I chose the third option and purchased the PlayStation 3 Blue Wave infrafred remote from Amazon.com I was able to download the codes into my Harmony universal remote and it works like a charm!
Caution: The biggest downside to purchasing a PS3 is that it cannot bit-stream the high-resolution audio formats to your home theater receiver for decoding. This is not a problem as long as you have a newer receiver with HDMI inputs. You'll need to decode the audio in your PS3 and pass it to your home theater receiver as uncompressed PCM. You cannot pass high-resolution audio via digital optical due to lack of bandwidth, and the PS3 does not have 5.1 analog outputs. This means that although you don't necessarily need a receiver that will decode high-resolution audio, you DO need one with HDMI. Otherwise you have two choices: upgrade your receiver, or choose from one of the other top performing Blu-ray players on the market.
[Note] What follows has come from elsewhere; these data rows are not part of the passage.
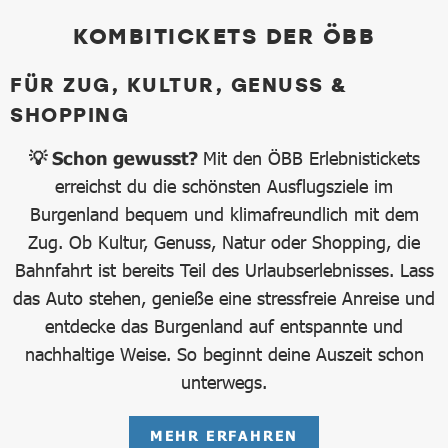
KOMBITICKETS DER ÖBB
FÜR ZUG, KULTUR, GENUSS &
SHOPPING
💡 Schon gewusst?
Mit den ÖBB Erlebnistickets
erreichst du die schönsten Ausflugsziele im
Burgenland bequem und klimafreundlich mit dem
Zug. Ob Kultur, Genuss, Natur oder Shopping, die
Bahnfahrt ist bereits Teil des Urlaubserlebnisses. Lass
das Auto stehen, genieße eine stressfreie Anreise und
entdecke das Burgenland auf entspannte und
nachhaltige Weise. So beginnt deine Auszeit schon
unterwegs.
MEHR ERFAHREN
The Samsung BD-P2500 1080p Blu-ray Disc Player provides excellent image quality on Blu-ray Discs, and is Profile 2.0 compliant which means it supports BD Live. It also has upgradeable firmware which aids in future compatibility, and gives Samsung the ability to provide dowloadable bug-fixes. It decodes Dolby TrueHD and DTS-HD Master Audio, and adds the ability to bit-stream output if you'd rather decode it in your home theater receiver.
Another cool feature is the ability to stream Netflix movies in high-definition directly to your player. Disc load times are quite a bit slower than the PS3, so you'll have time to make the popcorn while waiting for the disc to load. There have also been some disc compatibility issues noted in some of the reviews I've seen. Hopefully, the upgradeable firmware will enable Samsung to remedy these issues quickly.
LG has long been a company to push the envelope with its products, and the LG BD300 Network Blu-ray Disc Player is no exception. The unit offers quick load times, full networking capabilities, (including Netflix streaming), and decent video quality. Its slick black exterior can best be described as 'simple elegance'. Like most LG products, it carries a premium price over some of the budget Blu-ray disc players.
The unit can output the advanced audio formats in bit-stream form, but its internal decoding is limited to the Dolby high-resolution formats. It will not decode DTS-HD Master Audio. Hopefully, LG will provide this decoding in a future firmware update.